Lo cierto es que no seríamos nada sin ellos. Su presencia es tan importante que en todas las culturas antiguas existen árboles sagrados relacionados con la creación y la revelación de conocimiento. Desde el punto de vista biológico, los árboles nos proporcionan servicios ecológicos indispensables para la vida: aportan oxígeno, atraen agua y regulan la temperatura, además de darnos protección, comida, resinas, combustible y medicinas.

Es impresionante la cantidad de beneficios para la salud que recibimos de los árboles: vacunas, aspirinas, remedios para la circulación, tratamientos contra el cáncer, las quemaduras, la trombosis... Y más allá: estudios recientes sobre urbanismo, psicología y demografía han confirmado que los árboles tienen la capacidad de reconectarnos con nuestros orígenes, su presencia y contemplación alivia la angustia que se vive en el ámbito urbano e hipertecnologizado.

La Universidad de Illinois, por ejemplo, estudió un desarrollo urbano que comprendía 28 bloques de edificios y encontró que los residentes que viven cerca de zonas arboladas socializan más con sus vecinos, se sienten más seguros y sufren 52% menos crímenes. Además, se sienten emocional y físicamente más sanos que aquellos que viven en zonas sin árboles.

En Japón, desde 2004 se han dedicado a estudiar los efectos de la concentración demográfica para brindar mejor calidad de vida a sus habitantes. En varios experimentos se ha corroborado que una caminata en el bosque tiene efectos positivos en la presión sanguínea, el ritmo cardiaco y el sistema inmune. Incluso se han dado cuenta que cuando una persona observa un bosque por 20 minutos baja un 13% sus niveles de cortisol, la hormona del estrés.

Hoy la medicina comienza a complementar sus conocimientos con otras disciplinas, entre ellas la ecopsicología, que se enfoca en mostrar que la conexión con la naturaleza tiene un papel fundamental para las emociones.
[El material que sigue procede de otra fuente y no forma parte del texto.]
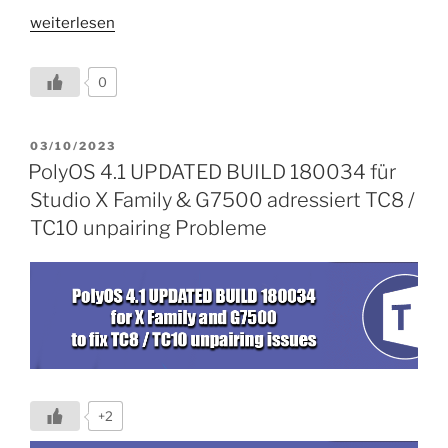
„Anzeigeprobleme
weiterlesen
mit
Ihrem
0
Teams
Room
on
VERÖFFENTLICHT
03/10/2023
AM
Windows
PolyOS 4.1 UPDATED BUILD 180034 für
und
Studio X Family & G7500 adressiert TC8 /
wie
TC10 unpairing Probleme
Sie
diese
beheben
!“
+2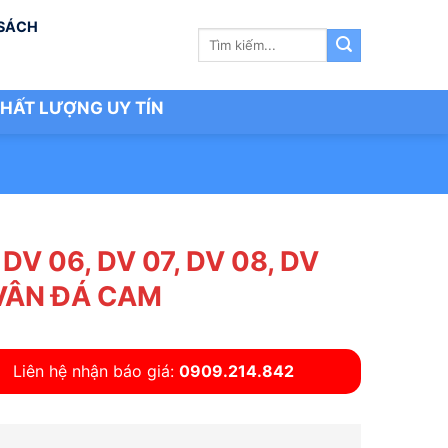
 SÁCH
Tìm
kiếm:
HẤT LƯỢNG UY TÍN
 DV 06, DV 07, DV 08, DV
VÂN ĐÁ CAM
Liên hệ nhận báo giá:
0909.214.842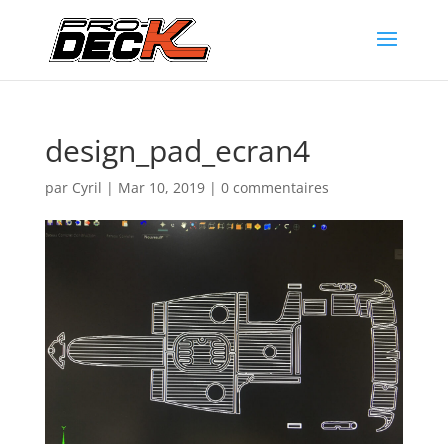
design_pad_ecran4
par
Cyril
|
Mar 10, 2019
|
0 commentaires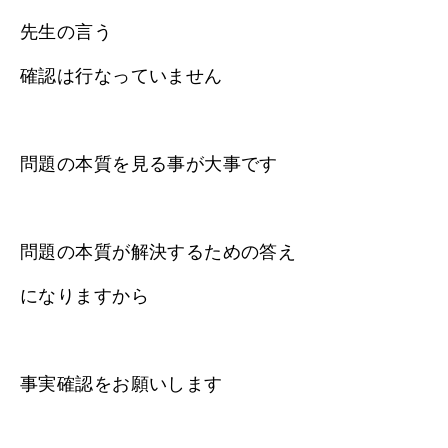
先生の言う
確認は行なっていません
問題の本質を見る事が大事です
問題の本質が解決するための答え
になりますから
事実確認をお願いします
Los terapeutas realizan los tratamientos en la naturaleza porque caminar, respirar y encontrarse en el bosque hace que los sentidos se reanimen. Además, los árboles funcionan como metáforas de auto exploración, toma de conciencia y crecimiento, reconocimiento de las raíces, reconexión con nuestro eje vital y el enfoque en que podemos ser ramas que provean sombra y frutos para otros.

Algunos doctores, conscientes de que el contacto con la naturaleza es fundamental para la salud, en vez de recetar antidepresivos a sus pacientes los envían a hacer ejercicio al bosque o al campo (a través de grupos llamados green gyms), no sólo por la calidad del aire sino también por los efectos tranquilizantes que tiene un entorno arbolado.

Durante siglos, la ciencia ha separado todas las dimensiones de la experiencia para estudiarlas, pero no hay que olvidar que esta división es meramente artificial. Pensamientos, emociones y espíritu están entretejidos y enraizados en nuestro cuerpo que, a su vez, está conectado con la naturaleza de formas que aún no comprendemos del todo. El periodista Richard Louv, autor de varios libros que exploran la relación entre la familia, el individuo y la naturaleza, se ha encargado de difundir un concepto que me parece muy adecuado para describir dicha conexión: el inconsciente ecológico (que sería una extensión de lo que Jung llamaba el inconsciente colectivo y que merece un post aparte).

Louv insiste que tenemos un déficit de naturaleza, que entre más alienados estamos por la tecnología y la vida urbana, más la necesitamos para equilibrar nuestra experiencia vital. Estoy de acuerdo con él. Siento que los árboles, en particular, tienen un valor terapéutico y conectivo enorme. Aprender a cuidarlos y a valorarlos tiene que ver con la manera en que nos cuidamos, valoramos y respetamos la vida en todas sus formas, ritmos y manifestaciones.